Everyone has a different view on what represents value. Some people are more thrifty and therefore focused on achieving a lower price point. Others are happy to pay more if they believe they will get better quality - or, in the case of investors, better returns.

In some instances, value can be hard to quantify. For instance, an expensive bottle of wine may be seen as a waste of money by one person but good value by another - even if they have the same amount of money to spend.

measure price value

But when it comes to investing, and particularly managed funds and their fees, it's different.

It can seem fairly straightforward to work out if an investor in one fund has obtained a greater return than an investor in a similar product with a different fee. You can also compare the price paid - provided the calculation is done after the funds' suggested investment timeframe.

However, to decide whether a fund presents good value or not, it's essential that the fees and what they apply to are properly understood - which is not always the case.

The main fee types

  1. Annual management fee - this is usually quite clear-cut and is easy to compare between two funds.
  2. Management expense ratio (MER) - this represents the management fee along with other fund expenses (e.g. audit costs). Again, it's usually straightforward to compare the MER of different funds.
  3. Performance fee - this can be more complex. It's often difficult to compare performance fees between funds as they rarely encompass the same information and can be structured differently.

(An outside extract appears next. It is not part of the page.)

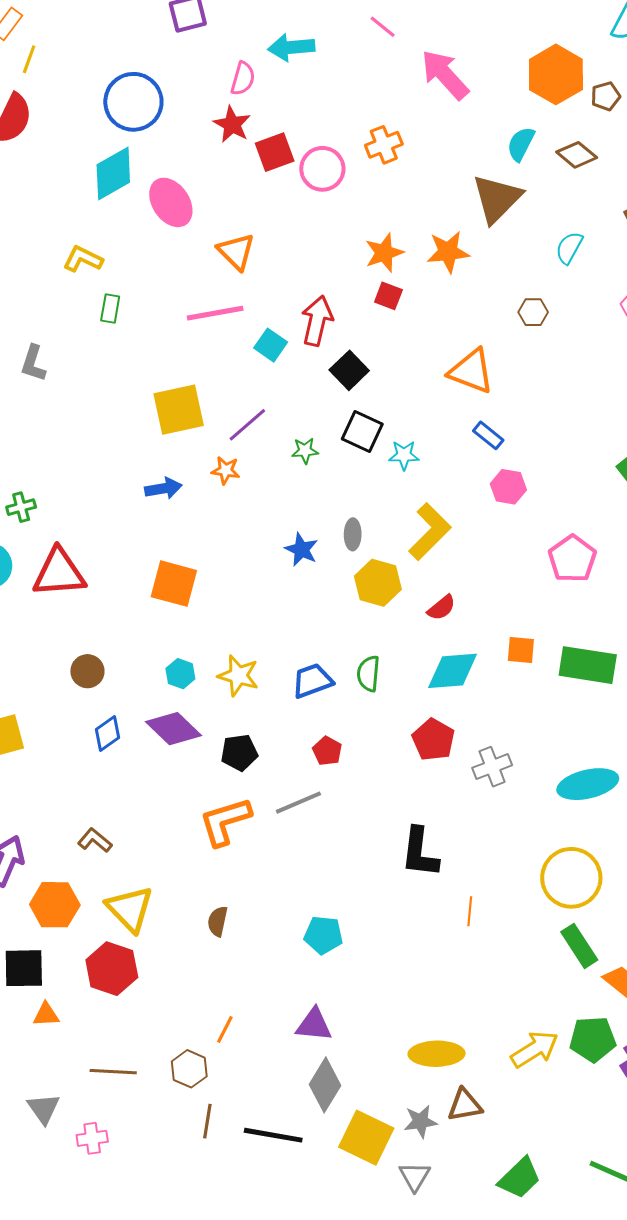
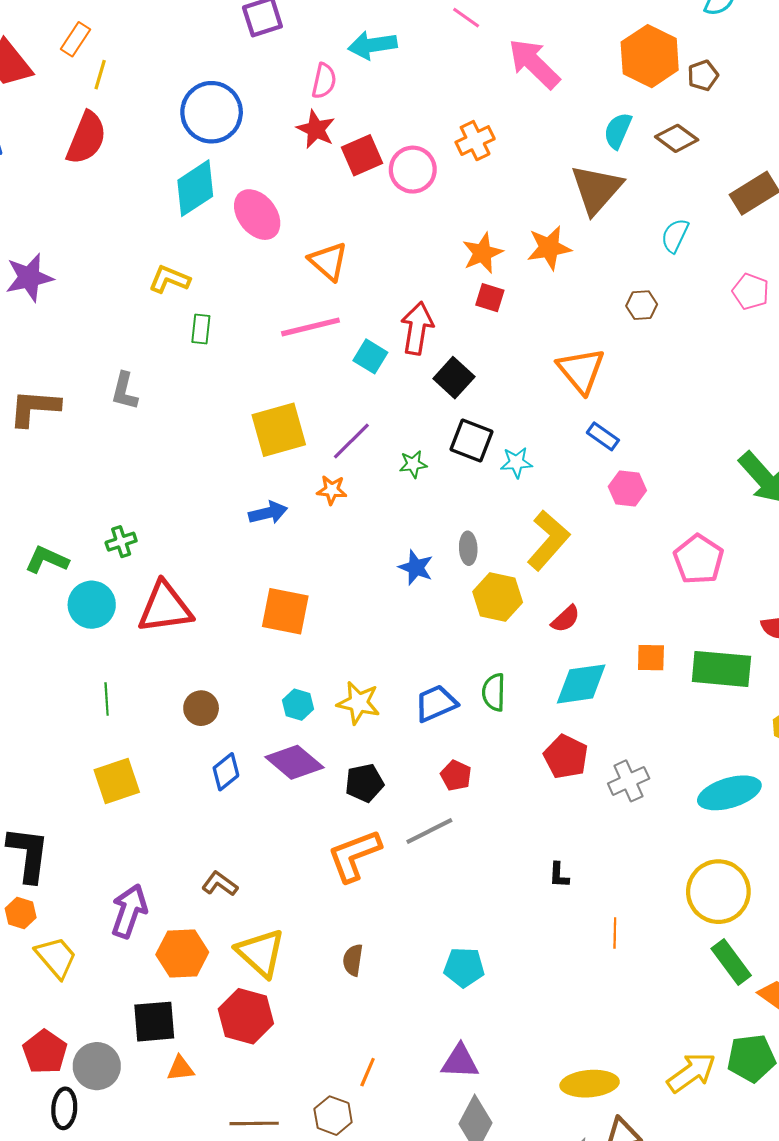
orange triangle: (471, 371) -> (581, 371), turned 33
black L-shape: (420, 852) -> (559, 875), size x0.5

To help with this, the indirect cost ratio (ICR) can be useful. It represents the overall cost of a fund, including the MER and any related performance fee, that has been paid during the financial year and then reported to ASIC.

However, the ICR is backwards looking. It is usually calculated after the end of the financial year, and looks solely at that past financial year. Investors should therefore understand that it doesn't tell you what you will pay for the year ahead.

In addition, investors need to take into account the performance of the fund during that 12 month period. The ICR may look high, but were returns strong? It would be a mistake to dismiss a fund from consideration simply because of a high ICR without also taking into account what the performance has been like - that is, making a comparison on price and not a comparison on the value that has been delivered.

Determining active versus passive value

In the current environment, focusing on value rather than price is likely to become more and more important.

During a downturn, investors tend to focus on protecting their wealth and minimising losses as much as they focus on achieving decent returns.

Many investors who have taken a "low-fee" approach to investing and gone into index funds in recent years - benefiting from the bull market of the past decade - may discover things are now very different. They are exposed to the whole market, without any levers to pull to adjust their position, regardless of any views they may hold on themes, sectors or individual stocks.

The "active versus passive" management debate has raged for a number of years, and is likely to continue for many more. For most investors, there is no simple answer and it may be the case that a combination of both approaches will serve them best, both in terms of price and value.

After all, the levers available to an active manager give them much more flexibility in adjusting their exposure to the stocks they hold (or don't hold) to take advantage of economic themes in the current environment.

The benefit of this approach has been confirmed recently, with the latest Morningstar survey showing that fund managers have outperformed the index (on both the upside and the downside), including over the last three months when markets have been most volatile (see table below).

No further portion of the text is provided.